More than once while switching between news channels, have I been fooled by Yogi Adityanath’s devious, deceptive trick. What appears to be a news story about the ‘extraordinary’ success of his government in dealing with Covid is not a news story at all, but you only find this out if you spot ‘impact feature’ written in an obscure corner. The first time I came upon this deceitful self-promotion film was when pictures of corpses floating in the Ganga first appeared. Soon after came reports by some of the world’s best reporters of shallow graves on the river’s sandy banks and proof from crematorium data that the Yogi government was lying about the death toll. Through it all, the Chief Minister continued to calmly tell lies about how 70 teams were wandering in the villages and going house-to-house to test for Covid. He lied brazenly about there being no shortage of beds or oxygen in his hospitals, and now the latest version of his propaganda film claims that Uttar Pradesh is vaccinating its huge population faster than any other state.
When I listened to the Prime Minister’s speech last week, I saw him make a similar attempt to use denial to distract from reality. Modi began by saying that till he took office in 2014 only 60 per cent of India had been vaccinated. If this were true, we would not have been able to eliminate smallpox and polio. He then declared that he first changed his vaccination policy at the request of chief ministers and was taking charge of vaccine procurement once more because state governments had failed. The truth is that when it was discovered at the height of the second Covid wave that India was desperately short of vaccines, his Vaccination Task Force hastily passed the problem onto state governments. Why nobody in this task force has been sacked yet is a question that this column has asked before and will continue to ask till heads roll.
The truth is that the Prime Minister himself only realised the desperate need for vaccinations after the second Covid arrived ferociously, and his first response was a gimmick. He declared that there would be a Vaccination Utsav for four days from April 11. He boasted that we had defeated the first Covid wave without vaccines. Then he left it to members of his task force to act as spokesmen and all they did was make tall claims about how everyone would be vaccinated by December. If they do somehow manage to procure 216 crore doses by then, how are they going to get them into people’s arms?

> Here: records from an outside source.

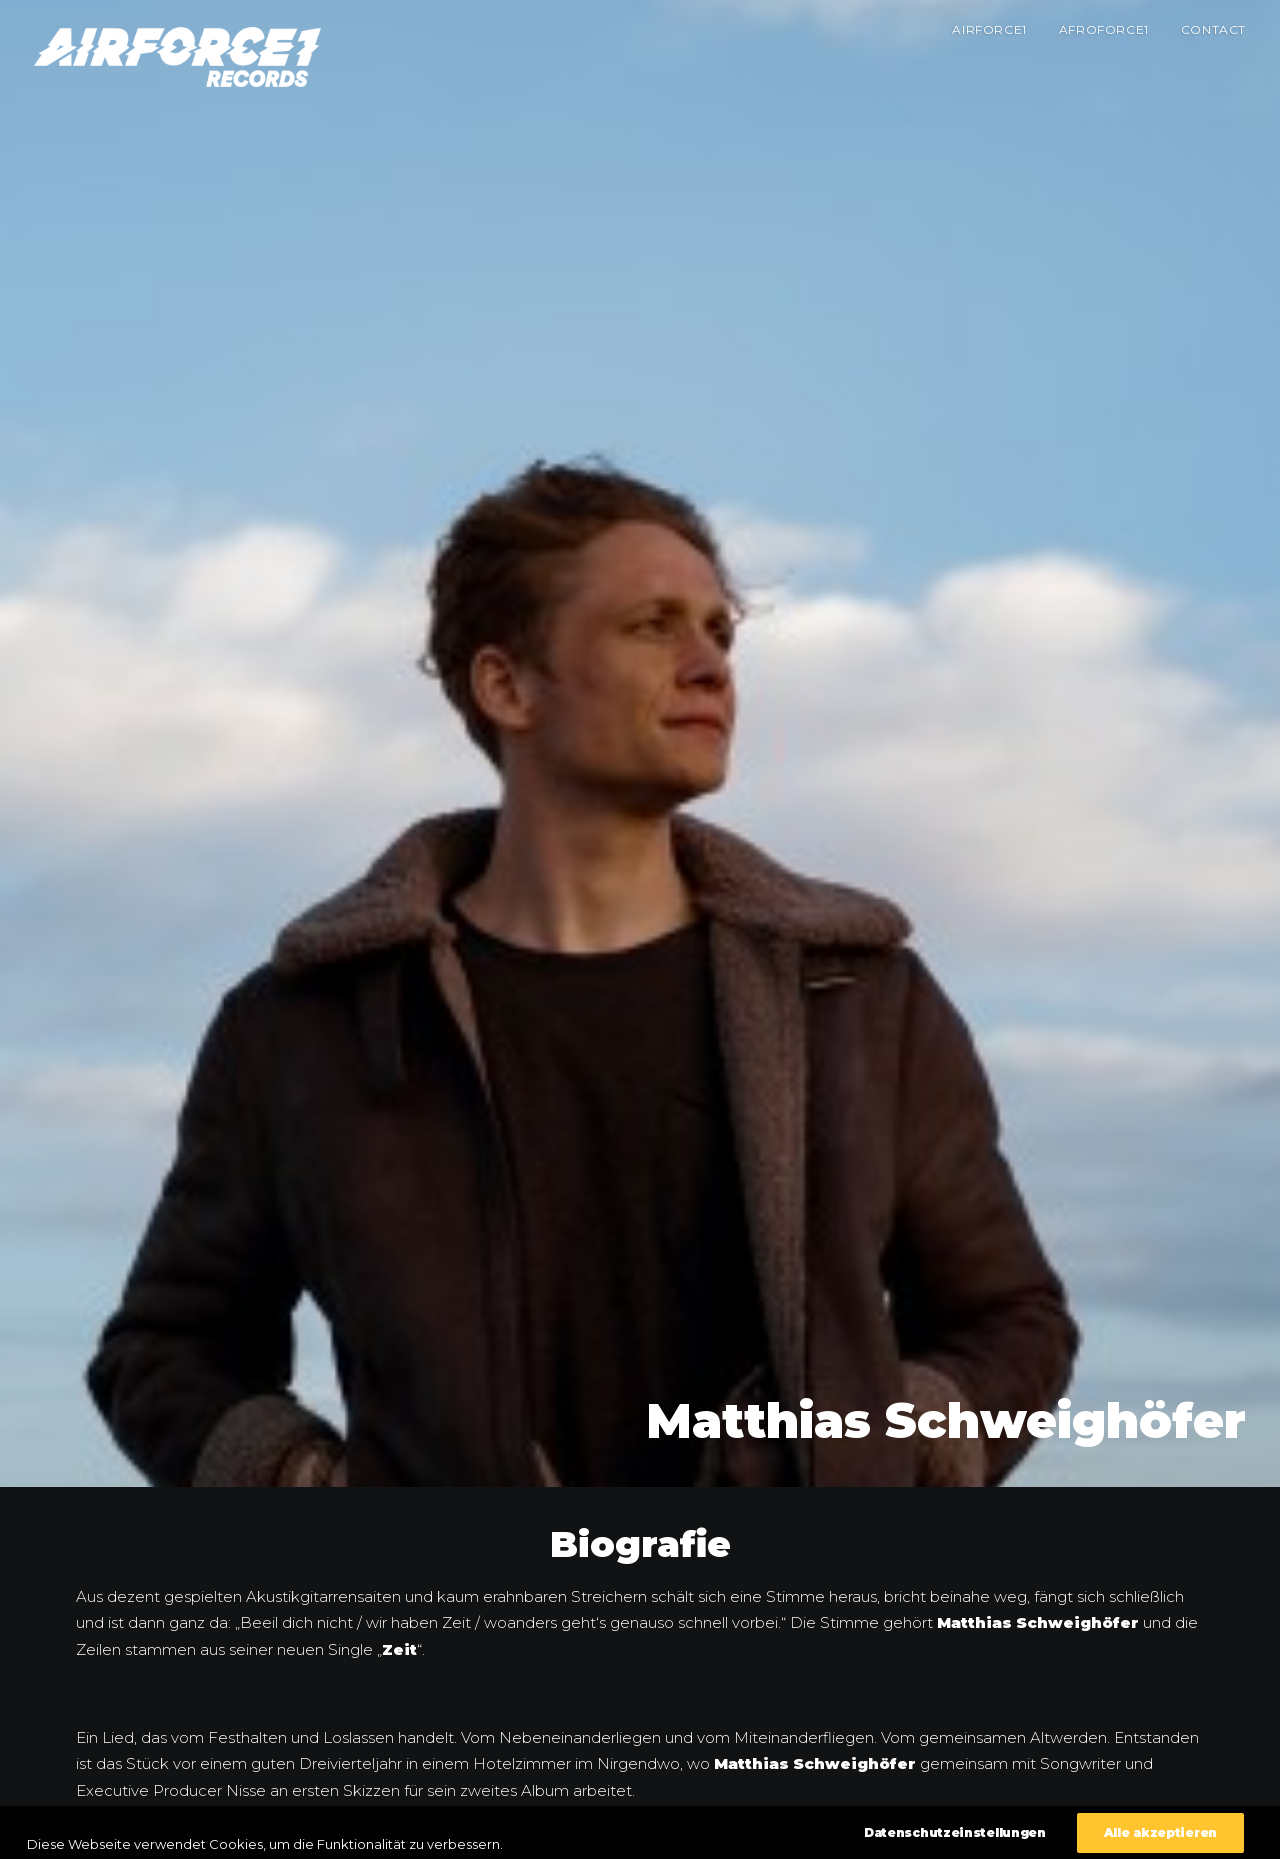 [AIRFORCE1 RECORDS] (177, 57)
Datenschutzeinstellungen (1175, 1832)
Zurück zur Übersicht (640, 1781)
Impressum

Only when they stop lying to themselves and us will our officials realise that what they need to do on a war footing is to build rural health facilities. Uttar Pradesh and Bihar are states in which I have travelled extensively more often than I can remember, so trust me when I tell you that rural hospitals, primary health centres and sub-centres exist mostly on paper. They are usually filthy dumps in which basic hygiene is unknown and often they function without electricity or clean water. So where and how will vaccines be safely stored if electricity is nonexistent or unreliable? Rural hospitals lack such basic things as ambulances and clean toilets. All these things will be needed in the next few months.
Once the physical infrastructure is built there will come the problem of training rural health workers on how to maintain Covid protocols and how to vaccinate on a huge scale. It will be their responsibility to vaccinate more than half the population of India. It will be their responsibility to ensure that vaccinations are stored at the right temperature so that they do not go bad before being used. Has the Prime Minister’s vaccination task force come up with a training programme? There is no point in saying that healthcare is a state subject, because it is not in pandemic times, just as the procurement of vaccines cannot be.
When Yogi Adityanath stops promoting himself he may discover that his huge budget for self-promotion will be much better spent on educating his semi-literate rural population on how important it is to get vaccinated. Many continue to refuse vaccinations because of rumours that they cause impotency and death. It does not help that an Indian icon like Baba Ramdev has said very bad things about doctors and allopathy. He seems now to have changed his views and agreed to get vaccinated himself, but the damage that he has done is incalculable. If we are to deal with Covid’s third wave more competently than we have dealt with the second, then there must be an urgency injected into this war. We do not see this yet.
Last week we saw Yogi Adityanath in meetings with the Prime Minister and the Home Minister, and we saw an important Congress leader join the BJP with much publicity and fanfare. None of these political shenanigans will help the BJP win elections in Uttar Pradesh next summer if a third wave rages through the state like the second wave did. This will be the first election in which the most important issue is going to be healthcare. This is good because India cannot afford any more mistakes in dealing with the worst calamity we have faced in living memory. There can be no more bungling.